3. The Apple Modem Transition Is Now the Leading Near-Term Structural Headwind
In FY2021, this was a medium-term contingency. By FY2025, it is presented as a near-certainty with an explicitly acknowledged "significant negative impact." This is the single most significant risk escalation across the five-year period in terms of directional clarity.
4. Resolved Risks Are Primarily Cyclical
The risks that have been removed or downgraded — COVID-19, semiconductor supply shortage, manufacturing underutilization, acute macroeconomic weakness — are all cyclical in nature. The structural risks (Apple, China, licensing model, Taiwan supply chain) have not resolved and have generally intensified.
5. New Risk Categories Are Expanding
Each successive filing introduces new risk areas: diversification execution risk (FY2022), ESG compliance and AI cyber threats (FY2023), AI-related IP uncertainty and tariff volatility (FY2025), and data center expansion risk (FY2025). The risk surface is broadening as Qualcomm's business scope expands.

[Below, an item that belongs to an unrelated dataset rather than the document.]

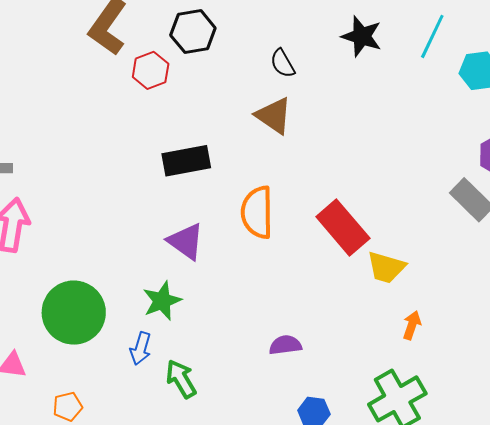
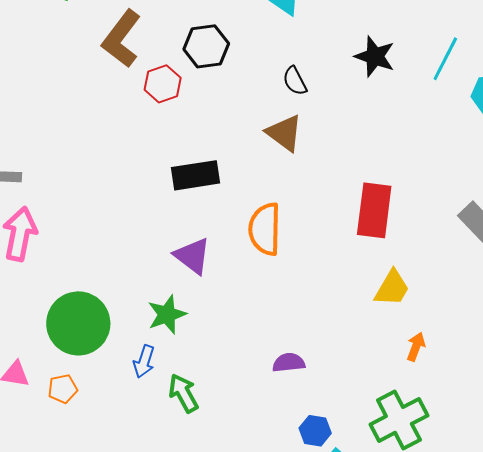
red rectangle: (343, 227) -> (374, 210), moved, turned 46
yellow trapezoid: (386, 267) -> (392, 288), turned -78
orange pentagon: (68, 407) -> (63, 389), moved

6. Licensing Business Remains the Financial Linchpin Under Persistent Attack
The QTL licensing segment's risk profile has been consistently described as "persistent/elevated" across all five years without meaningful resolution. Its disproportionate margin contribution means any structural impairment would have outsized impact on R&D funding capacity — a self-reinforcing vulnerability that management has consistently acknowledged but not resolved.